2. A method of rust detection, the method comprising:

acquiring an image to be detected;

analyzing an image to be detected by a rust detection system to obtain a segmentation map of the image to be detected; wherein the rust detection system is obtained according to claim 1;

and calculating and marking the rust positions in the image to be detected.

3. The method of claim 2, wherein: analyzing an image to be detected by a rust detection system to obtain a segmentation map of the image to be detected, wherein the segmentation map comprises the following steps:

4. The method of claim 3, wherein: the analyzing the image to be detected by the rust detection system to obtain the segmentation map of the image to be detected, further comprising:

5. The method of claim 2, wherein the enhanced receptive field module comprises:

6. The method of claim 5, wherein the first convolution layer for processing the raw feature map of the enhanced receptor field module comprises:

7. The method of claim 5, wherein the second convolutional layer for processing the feature map output by the first convolutional layer comprises:

8. The method of claim 5, wherein the third convolutional layer for processing the feature map output by the second convolutional layer comprises:

9. The method of claim 5, wherein the first fusing module is configured to process the feature map output by the third convolutional layer, and comprises:

10. The method according to any one of claims 5 to 9, wherein the convolution operations each employ a padding strategy to ensure that the resolution is consistent with that before convolution.

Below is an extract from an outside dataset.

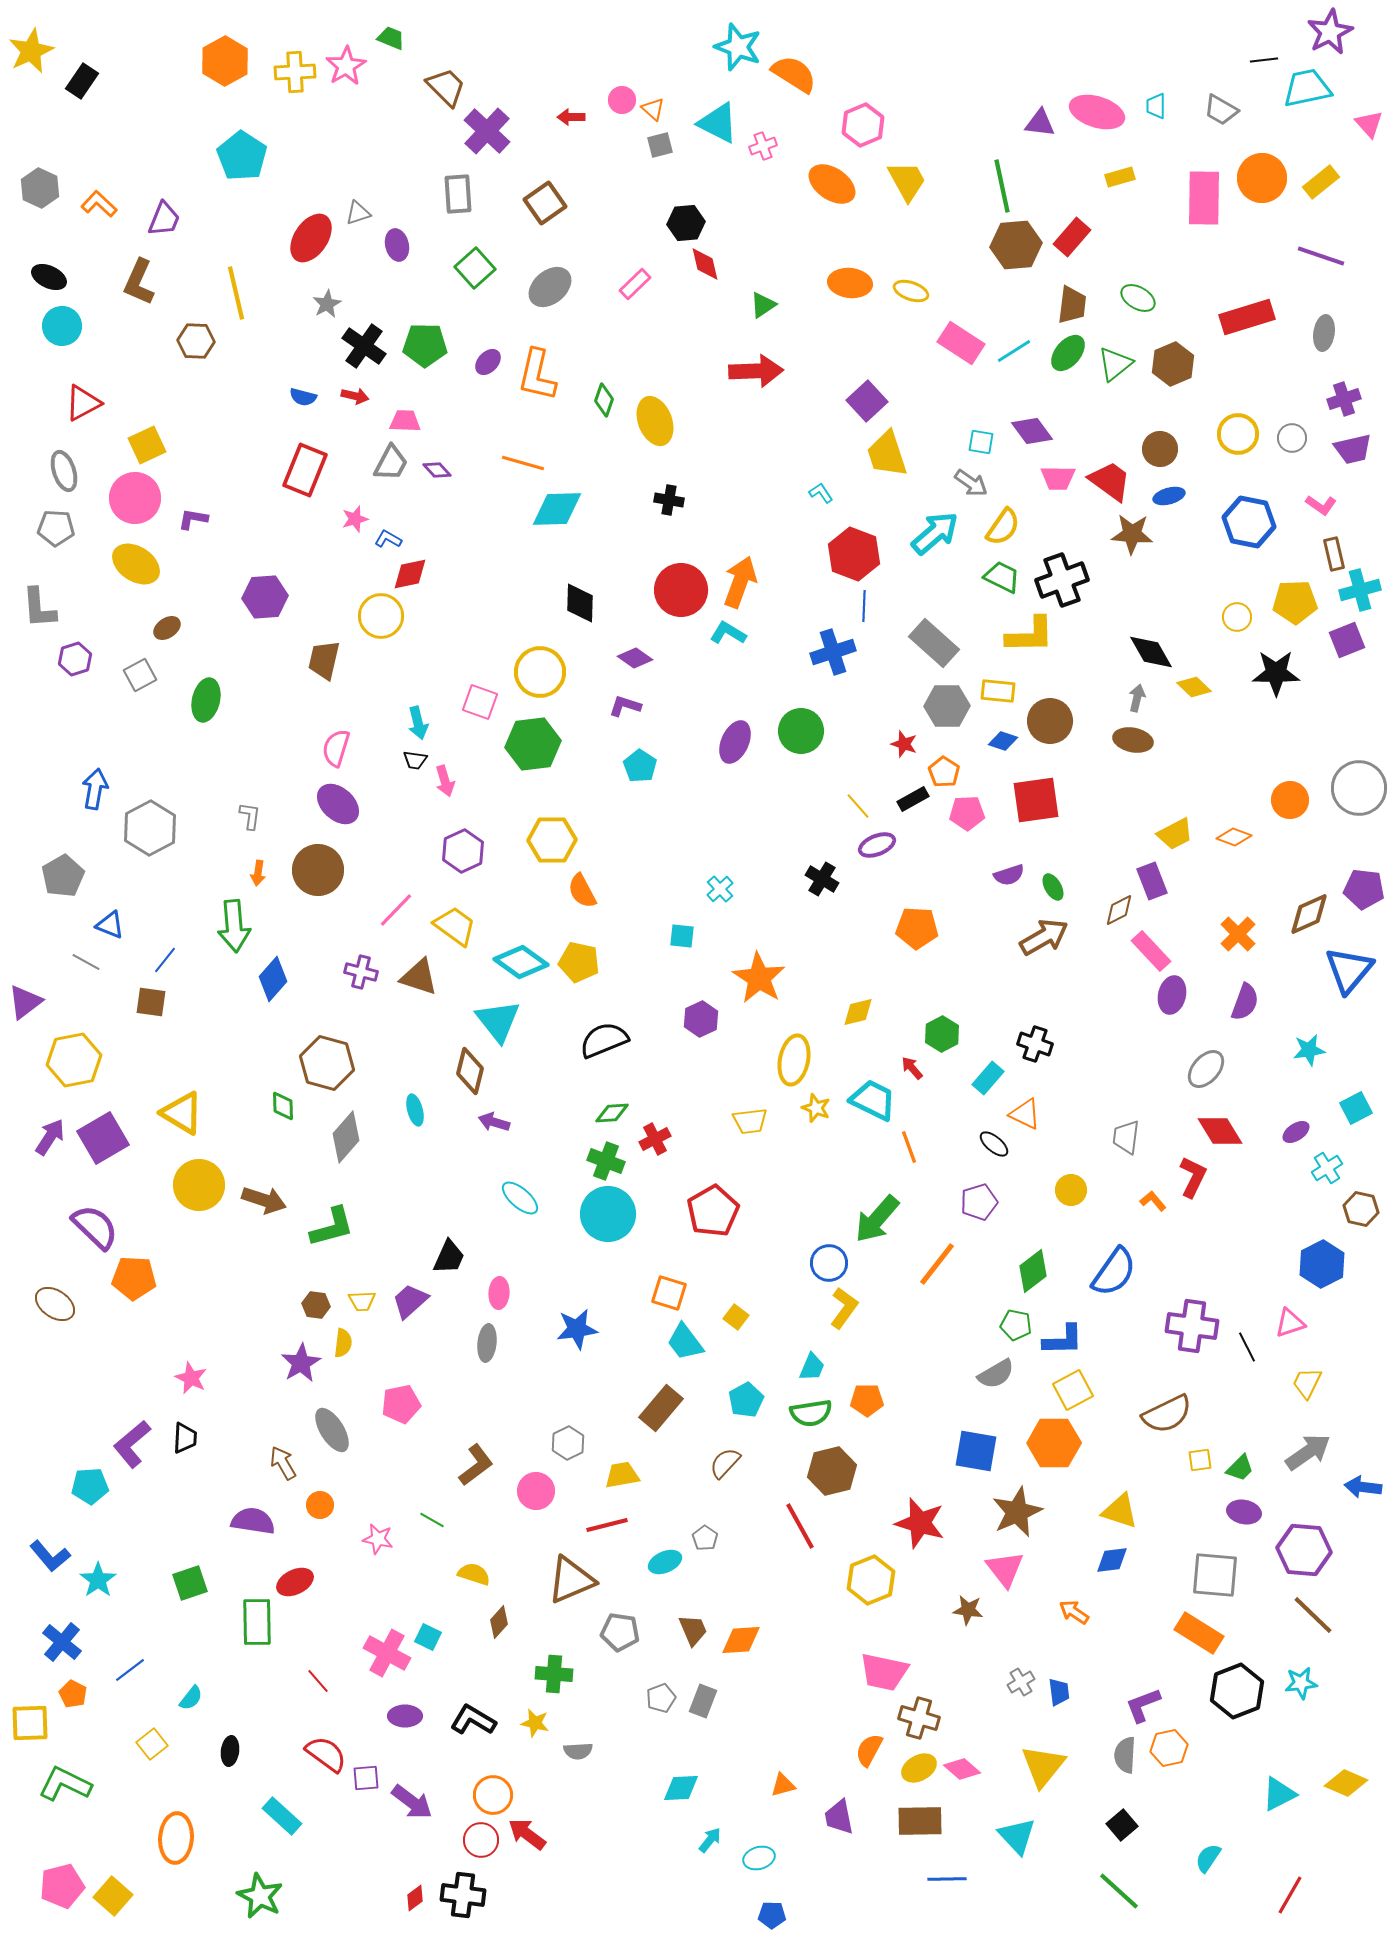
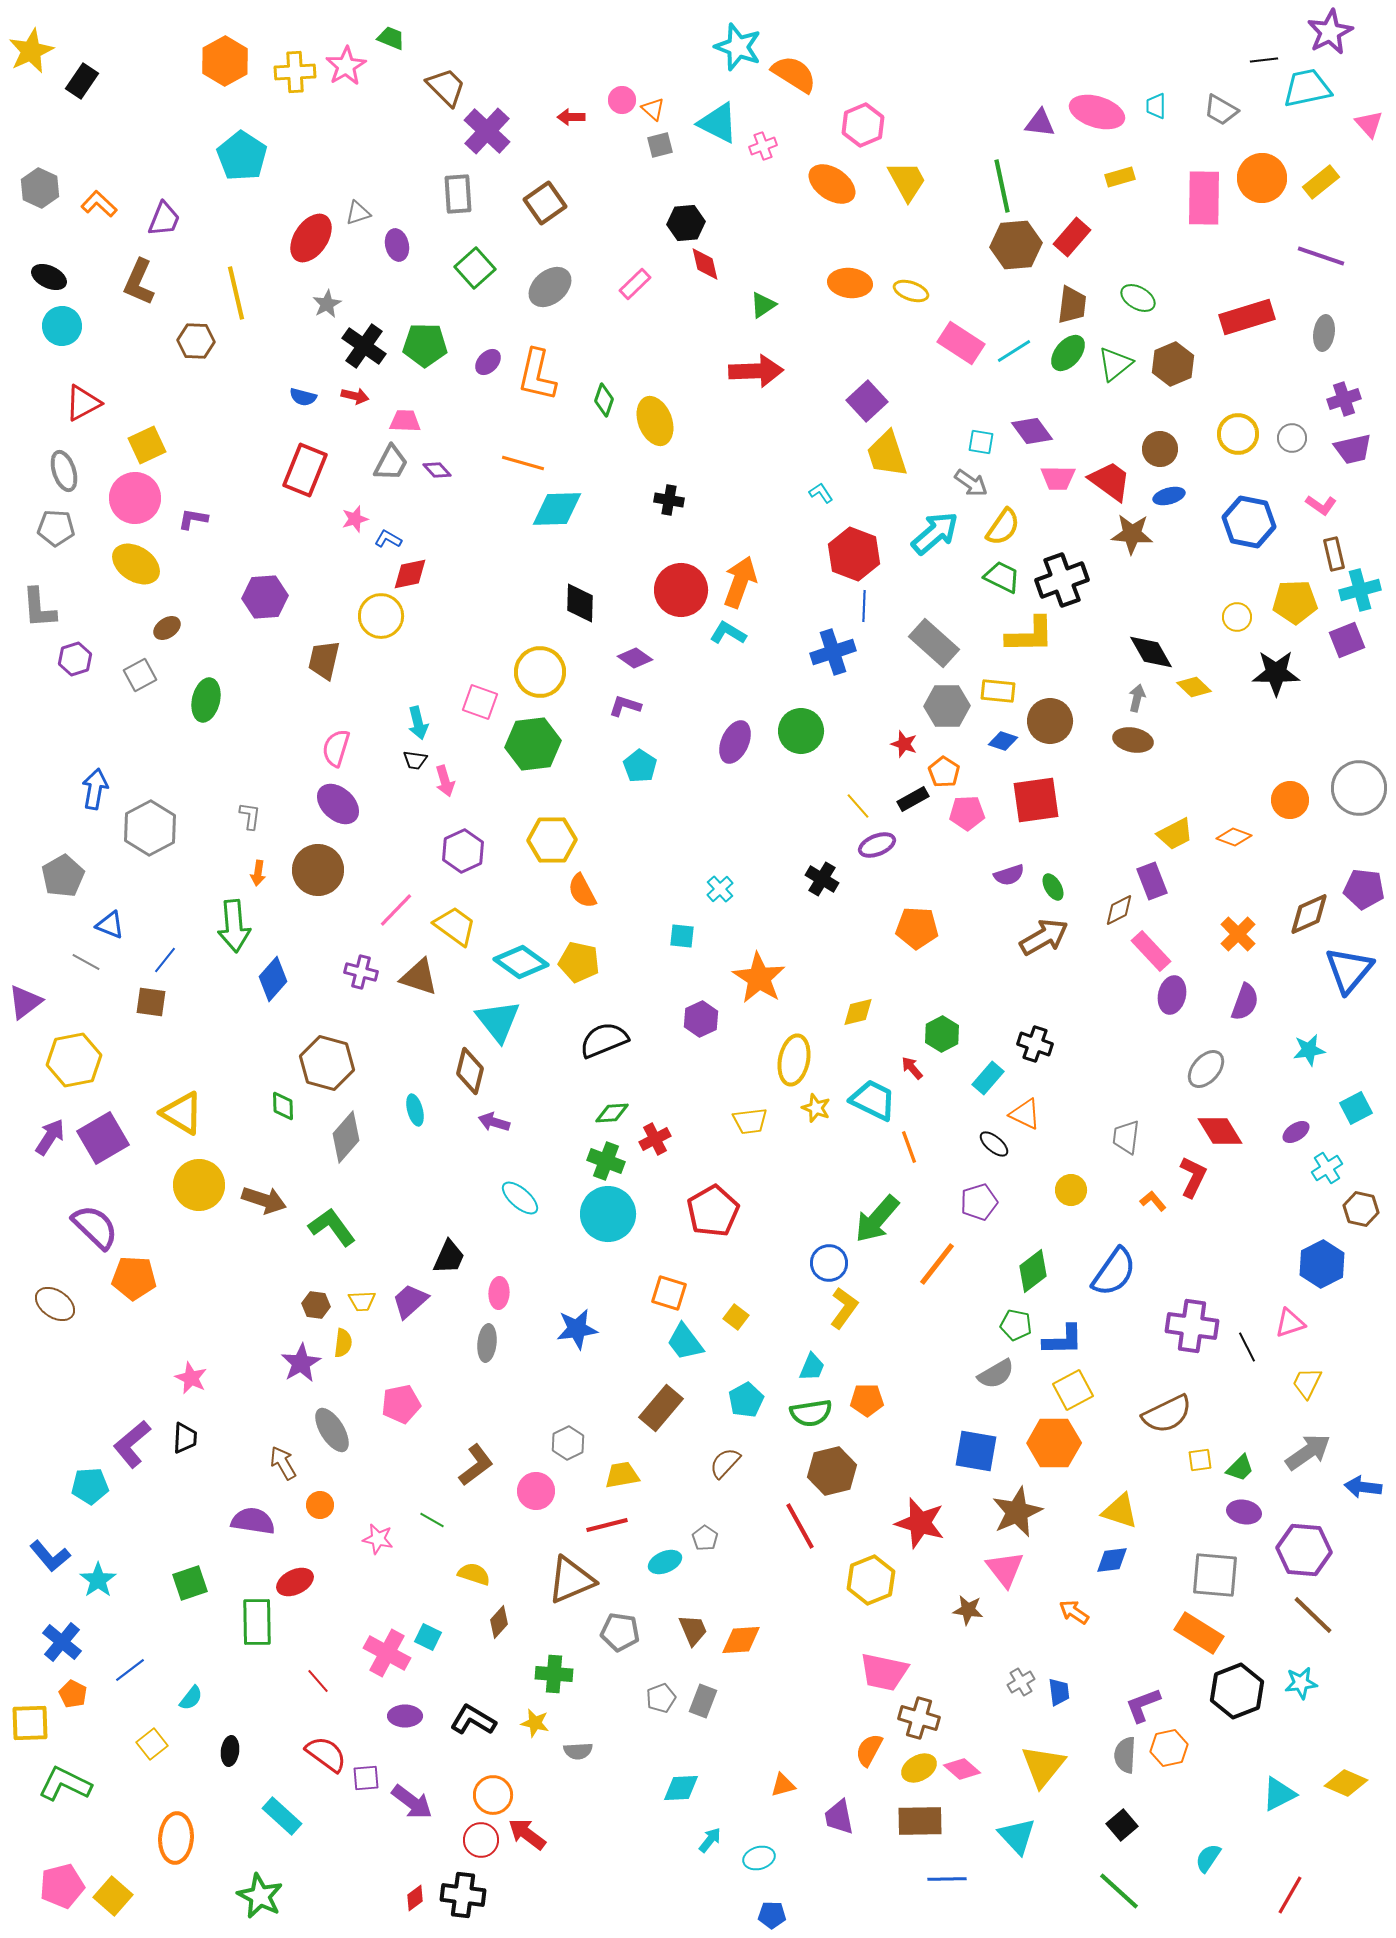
green L-shape at (332, 1227): rotated 111 degrees counterclockwise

11. The method of claim 2, wherein the obtaining of the segmentation map of the image to be detected comprises:

the image-level classification loss adopts common cross entropy loss;

the pixel-level binary loss employs a focus loss function.

12. The method of claim 2, wherein the calculating and labeling of rust locations in the image to be detected comprises:

13. A computer device comprising a processor and a memory, the memory having stored therein at least one instruction or program that is loaded and executed by the processor to implement the rust detection method of any one of claims 2 to 10.

14. A computer-readable storage medium, wherein at least one instruction or program is stored, which is loaded and executed by a processor to implement the rust detection method of any one of claims 2 to 10.